Ancak bunların hiçbiri Hollanda’da Gelderland Arşivi’nde bulunan evrak kadar değerli değildi. Nathalie Nijman-Bliekendaal’ın keşfettiği doküman, prenslerden küçük olanın elinden çıkmış bir mektuptu. Mektupta Richard, başlarından geçenleri teyit edilebilir olgular eşliğinde anlatıyor, kişi ve yer isimleri veriyordu.

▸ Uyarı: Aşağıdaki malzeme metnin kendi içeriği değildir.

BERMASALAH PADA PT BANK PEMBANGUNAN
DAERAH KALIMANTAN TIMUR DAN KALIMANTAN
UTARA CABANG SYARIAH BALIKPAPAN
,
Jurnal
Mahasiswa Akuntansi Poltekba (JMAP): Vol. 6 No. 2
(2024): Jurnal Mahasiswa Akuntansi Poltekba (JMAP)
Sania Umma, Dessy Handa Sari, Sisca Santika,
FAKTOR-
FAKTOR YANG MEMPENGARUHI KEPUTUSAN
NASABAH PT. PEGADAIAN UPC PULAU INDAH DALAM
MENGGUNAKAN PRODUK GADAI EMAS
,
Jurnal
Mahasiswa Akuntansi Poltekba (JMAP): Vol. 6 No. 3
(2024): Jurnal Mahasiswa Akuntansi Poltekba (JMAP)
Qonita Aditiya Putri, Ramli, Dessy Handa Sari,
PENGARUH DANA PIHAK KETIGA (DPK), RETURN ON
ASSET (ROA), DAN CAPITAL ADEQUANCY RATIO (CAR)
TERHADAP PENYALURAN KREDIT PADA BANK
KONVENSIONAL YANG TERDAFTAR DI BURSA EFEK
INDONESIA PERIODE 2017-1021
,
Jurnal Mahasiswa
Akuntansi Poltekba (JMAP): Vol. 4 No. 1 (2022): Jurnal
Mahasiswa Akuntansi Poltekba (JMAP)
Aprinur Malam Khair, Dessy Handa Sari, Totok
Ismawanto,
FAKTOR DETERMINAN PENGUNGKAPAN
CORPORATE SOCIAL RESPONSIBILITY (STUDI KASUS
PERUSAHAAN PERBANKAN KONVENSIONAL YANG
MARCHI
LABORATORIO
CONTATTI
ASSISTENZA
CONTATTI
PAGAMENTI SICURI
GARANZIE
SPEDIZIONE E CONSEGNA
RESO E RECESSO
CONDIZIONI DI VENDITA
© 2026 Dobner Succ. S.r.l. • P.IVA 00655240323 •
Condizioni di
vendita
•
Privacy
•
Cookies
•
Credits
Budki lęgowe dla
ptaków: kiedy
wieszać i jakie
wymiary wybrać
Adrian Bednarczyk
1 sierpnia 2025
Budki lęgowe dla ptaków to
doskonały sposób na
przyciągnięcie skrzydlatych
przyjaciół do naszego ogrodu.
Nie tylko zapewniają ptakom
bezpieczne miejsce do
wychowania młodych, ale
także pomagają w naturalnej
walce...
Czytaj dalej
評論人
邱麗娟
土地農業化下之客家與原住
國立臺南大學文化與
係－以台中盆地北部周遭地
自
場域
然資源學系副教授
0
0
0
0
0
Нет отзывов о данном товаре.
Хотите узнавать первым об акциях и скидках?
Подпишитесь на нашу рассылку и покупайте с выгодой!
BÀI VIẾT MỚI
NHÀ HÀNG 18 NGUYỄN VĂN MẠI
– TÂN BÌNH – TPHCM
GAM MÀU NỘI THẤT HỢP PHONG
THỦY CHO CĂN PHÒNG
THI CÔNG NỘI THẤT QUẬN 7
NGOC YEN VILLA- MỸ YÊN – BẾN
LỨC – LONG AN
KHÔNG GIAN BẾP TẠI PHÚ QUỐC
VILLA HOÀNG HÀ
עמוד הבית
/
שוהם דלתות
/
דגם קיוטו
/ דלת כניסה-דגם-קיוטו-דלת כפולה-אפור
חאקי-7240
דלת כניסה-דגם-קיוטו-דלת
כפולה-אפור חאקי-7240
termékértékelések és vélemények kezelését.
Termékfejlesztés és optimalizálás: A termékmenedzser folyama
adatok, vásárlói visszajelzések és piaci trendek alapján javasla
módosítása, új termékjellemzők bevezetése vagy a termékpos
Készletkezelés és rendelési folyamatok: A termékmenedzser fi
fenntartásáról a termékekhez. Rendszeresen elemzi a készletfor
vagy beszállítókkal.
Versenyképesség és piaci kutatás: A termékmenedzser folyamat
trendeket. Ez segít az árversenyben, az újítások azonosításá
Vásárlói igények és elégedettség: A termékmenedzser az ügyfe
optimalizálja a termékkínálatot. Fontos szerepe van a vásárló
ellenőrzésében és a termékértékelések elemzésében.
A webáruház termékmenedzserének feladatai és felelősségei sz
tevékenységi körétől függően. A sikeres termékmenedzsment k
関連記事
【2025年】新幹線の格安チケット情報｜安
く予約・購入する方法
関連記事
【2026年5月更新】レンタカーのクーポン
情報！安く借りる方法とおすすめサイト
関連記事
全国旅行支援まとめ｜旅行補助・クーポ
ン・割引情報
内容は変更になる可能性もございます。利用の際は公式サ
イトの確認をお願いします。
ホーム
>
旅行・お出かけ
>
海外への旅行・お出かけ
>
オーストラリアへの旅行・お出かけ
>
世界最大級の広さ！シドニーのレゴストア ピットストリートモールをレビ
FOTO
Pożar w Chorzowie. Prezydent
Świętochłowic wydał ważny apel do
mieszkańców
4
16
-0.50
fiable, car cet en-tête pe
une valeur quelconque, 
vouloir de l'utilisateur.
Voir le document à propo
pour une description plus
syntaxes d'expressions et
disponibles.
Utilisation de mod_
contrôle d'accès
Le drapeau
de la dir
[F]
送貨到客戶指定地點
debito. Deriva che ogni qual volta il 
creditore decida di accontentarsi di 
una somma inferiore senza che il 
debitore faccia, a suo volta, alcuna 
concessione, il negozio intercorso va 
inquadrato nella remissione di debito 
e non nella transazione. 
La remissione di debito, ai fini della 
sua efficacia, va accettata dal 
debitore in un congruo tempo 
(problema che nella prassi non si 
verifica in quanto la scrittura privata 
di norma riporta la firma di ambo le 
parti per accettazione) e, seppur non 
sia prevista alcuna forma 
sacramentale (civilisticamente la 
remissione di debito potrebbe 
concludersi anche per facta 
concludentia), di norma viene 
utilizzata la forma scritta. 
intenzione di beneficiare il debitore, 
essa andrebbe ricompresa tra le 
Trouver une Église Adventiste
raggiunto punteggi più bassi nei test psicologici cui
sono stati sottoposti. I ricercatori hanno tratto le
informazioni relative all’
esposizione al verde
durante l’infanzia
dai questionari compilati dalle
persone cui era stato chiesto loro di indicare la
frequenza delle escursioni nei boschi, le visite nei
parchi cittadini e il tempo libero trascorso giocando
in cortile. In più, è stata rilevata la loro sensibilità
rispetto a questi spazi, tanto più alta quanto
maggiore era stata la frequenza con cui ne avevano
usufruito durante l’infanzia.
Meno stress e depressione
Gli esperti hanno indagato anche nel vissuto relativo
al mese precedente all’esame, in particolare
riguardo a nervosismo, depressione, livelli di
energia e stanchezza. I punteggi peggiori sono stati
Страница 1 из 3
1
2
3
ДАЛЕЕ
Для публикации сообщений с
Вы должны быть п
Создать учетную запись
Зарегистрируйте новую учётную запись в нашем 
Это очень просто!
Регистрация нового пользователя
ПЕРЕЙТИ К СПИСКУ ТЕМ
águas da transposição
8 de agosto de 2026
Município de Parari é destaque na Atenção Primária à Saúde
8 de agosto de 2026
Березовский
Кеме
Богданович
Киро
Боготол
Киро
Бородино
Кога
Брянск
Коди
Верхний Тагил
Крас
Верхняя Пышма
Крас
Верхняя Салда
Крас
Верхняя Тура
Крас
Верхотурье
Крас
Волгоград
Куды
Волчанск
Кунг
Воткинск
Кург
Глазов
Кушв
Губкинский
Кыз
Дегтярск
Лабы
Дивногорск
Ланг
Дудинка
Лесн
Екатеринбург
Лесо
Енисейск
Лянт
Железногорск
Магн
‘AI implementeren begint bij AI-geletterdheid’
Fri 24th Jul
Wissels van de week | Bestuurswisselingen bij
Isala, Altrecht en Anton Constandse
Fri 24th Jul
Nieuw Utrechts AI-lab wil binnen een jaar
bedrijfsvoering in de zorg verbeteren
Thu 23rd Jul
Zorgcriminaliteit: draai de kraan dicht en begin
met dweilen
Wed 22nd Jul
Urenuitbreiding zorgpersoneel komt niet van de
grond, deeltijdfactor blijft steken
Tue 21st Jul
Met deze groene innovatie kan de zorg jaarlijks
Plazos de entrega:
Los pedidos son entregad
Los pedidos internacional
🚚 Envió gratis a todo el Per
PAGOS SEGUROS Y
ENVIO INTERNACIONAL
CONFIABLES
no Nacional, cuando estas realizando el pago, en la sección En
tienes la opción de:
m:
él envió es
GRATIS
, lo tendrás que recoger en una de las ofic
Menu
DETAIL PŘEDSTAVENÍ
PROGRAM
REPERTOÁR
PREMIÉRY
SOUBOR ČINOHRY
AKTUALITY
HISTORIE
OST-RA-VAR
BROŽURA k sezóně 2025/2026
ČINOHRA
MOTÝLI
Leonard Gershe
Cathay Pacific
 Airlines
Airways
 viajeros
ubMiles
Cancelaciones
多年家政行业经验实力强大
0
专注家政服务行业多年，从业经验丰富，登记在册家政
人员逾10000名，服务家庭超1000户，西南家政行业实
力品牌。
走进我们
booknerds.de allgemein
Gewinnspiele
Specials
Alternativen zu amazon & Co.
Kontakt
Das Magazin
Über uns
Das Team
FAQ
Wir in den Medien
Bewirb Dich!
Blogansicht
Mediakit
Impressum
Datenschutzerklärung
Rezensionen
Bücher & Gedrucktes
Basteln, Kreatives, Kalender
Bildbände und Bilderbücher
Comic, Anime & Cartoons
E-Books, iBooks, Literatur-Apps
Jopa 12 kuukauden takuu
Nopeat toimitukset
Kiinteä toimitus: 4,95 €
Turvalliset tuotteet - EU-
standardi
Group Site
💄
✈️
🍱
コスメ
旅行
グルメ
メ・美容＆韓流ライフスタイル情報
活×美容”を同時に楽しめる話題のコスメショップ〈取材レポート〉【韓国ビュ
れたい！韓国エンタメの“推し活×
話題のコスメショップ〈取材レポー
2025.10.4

SEYAHATLERİ VE SAVAŞLARIYLA BİR VAKİT AKIŞI OLUŞTURULDU
Bu sayede küçük kardeş Richard’ın başına gelenlerle ilgili eksiksiz bir vakit akışı oluşturuldu. Buna nazaran, Richard 11 Ağustos 1483 civarında Londra Kulesi’nden çıkarıldı, 1495 yılında Hollanda’nın Texel adasına gitti. Ardından İngiltere’yi işgal etti ve 8 yıl boyunca tahtı ele geçirmek için çabaladı.